**What the task requires**
Starting at the line that holds "the color of a product." and stopping at the line that holds "registered domain name(NRD) is one which has…", restate the records below word for word, with both of those lines included.

(Collected data)
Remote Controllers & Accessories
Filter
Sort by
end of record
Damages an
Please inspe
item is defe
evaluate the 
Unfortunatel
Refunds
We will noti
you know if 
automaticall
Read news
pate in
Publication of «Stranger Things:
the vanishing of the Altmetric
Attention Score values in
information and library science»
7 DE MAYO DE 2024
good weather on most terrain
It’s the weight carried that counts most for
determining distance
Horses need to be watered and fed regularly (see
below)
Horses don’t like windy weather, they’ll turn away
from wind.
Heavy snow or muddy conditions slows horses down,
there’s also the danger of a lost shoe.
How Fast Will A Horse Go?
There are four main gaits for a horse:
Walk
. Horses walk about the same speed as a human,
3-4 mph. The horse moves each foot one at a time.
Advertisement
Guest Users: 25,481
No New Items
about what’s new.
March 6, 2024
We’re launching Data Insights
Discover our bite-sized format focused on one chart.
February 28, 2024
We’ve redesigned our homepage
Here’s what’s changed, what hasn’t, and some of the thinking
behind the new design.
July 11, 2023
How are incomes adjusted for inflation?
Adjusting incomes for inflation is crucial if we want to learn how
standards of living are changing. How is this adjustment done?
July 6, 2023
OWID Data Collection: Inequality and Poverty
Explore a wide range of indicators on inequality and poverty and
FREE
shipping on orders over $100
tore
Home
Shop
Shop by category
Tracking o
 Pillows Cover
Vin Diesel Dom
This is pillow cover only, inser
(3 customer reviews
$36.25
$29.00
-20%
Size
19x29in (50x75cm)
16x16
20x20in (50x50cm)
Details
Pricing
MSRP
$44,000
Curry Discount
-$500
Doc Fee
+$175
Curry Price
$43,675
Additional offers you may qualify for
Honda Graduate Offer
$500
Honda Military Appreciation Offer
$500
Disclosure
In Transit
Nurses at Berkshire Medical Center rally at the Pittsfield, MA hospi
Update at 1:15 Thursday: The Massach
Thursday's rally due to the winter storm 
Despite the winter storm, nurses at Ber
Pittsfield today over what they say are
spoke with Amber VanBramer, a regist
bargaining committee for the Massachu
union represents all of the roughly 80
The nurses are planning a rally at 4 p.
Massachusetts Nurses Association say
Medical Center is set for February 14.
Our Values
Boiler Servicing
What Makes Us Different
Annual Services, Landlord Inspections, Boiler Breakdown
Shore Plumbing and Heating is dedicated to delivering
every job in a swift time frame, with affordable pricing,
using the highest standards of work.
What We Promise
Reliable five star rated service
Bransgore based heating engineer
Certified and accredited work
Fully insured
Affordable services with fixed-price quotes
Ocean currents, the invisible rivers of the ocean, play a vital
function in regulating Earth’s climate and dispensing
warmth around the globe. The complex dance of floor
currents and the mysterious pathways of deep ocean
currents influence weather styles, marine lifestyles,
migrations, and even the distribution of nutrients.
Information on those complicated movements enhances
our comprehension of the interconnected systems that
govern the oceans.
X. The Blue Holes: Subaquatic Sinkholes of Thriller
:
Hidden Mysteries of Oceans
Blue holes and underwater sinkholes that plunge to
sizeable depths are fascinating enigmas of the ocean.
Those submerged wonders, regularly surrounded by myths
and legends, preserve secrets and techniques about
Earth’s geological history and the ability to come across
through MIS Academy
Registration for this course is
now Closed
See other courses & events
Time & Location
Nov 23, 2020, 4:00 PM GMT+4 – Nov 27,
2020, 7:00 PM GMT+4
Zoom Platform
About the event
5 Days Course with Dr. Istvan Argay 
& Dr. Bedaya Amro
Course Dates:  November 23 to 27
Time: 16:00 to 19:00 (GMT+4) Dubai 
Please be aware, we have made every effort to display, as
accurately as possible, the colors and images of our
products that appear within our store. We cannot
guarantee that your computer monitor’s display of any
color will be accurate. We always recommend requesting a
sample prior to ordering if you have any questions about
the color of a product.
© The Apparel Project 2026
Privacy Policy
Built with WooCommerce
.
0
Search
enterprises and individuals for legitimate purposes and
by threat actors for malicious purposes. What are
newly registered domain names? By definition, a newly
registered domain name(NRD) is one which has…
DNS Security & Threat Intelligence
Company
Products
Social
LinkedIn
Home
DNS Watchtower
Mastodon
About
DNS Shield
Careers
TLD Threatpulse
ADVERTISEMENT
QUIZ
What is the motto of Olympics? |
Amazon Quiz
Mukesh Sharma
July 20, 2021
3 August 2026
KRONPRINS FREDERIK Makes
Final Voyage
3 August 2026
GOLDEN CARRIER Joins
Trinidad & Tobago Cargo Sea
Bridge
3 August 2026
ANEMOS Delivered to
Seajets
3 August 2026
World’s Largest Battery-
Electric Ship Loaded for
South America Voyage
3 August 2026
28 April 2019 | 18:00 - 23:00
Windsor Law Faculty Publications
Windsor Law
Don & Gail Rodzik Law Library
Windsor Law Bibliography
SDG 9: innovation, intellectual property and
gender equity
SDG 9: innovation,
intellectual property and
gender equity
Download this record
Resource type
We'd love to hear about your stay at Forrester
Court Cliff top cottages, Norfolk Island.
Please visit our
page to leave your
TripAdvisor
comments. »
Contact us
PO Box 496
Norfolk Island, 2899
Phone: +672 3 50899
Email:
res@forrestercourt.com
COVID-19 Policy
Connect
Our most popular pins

**Your response**
the color of a product.
© The Apparel Project 2026
Privacy Policy
Built with WooCommerce
.
0
Search
enterprises and individuals for legitimate purposes and
by threat actors for malicious purposes. What are
newly registered domain names? By definition, a newly
registered domain name(NRD) is one which has…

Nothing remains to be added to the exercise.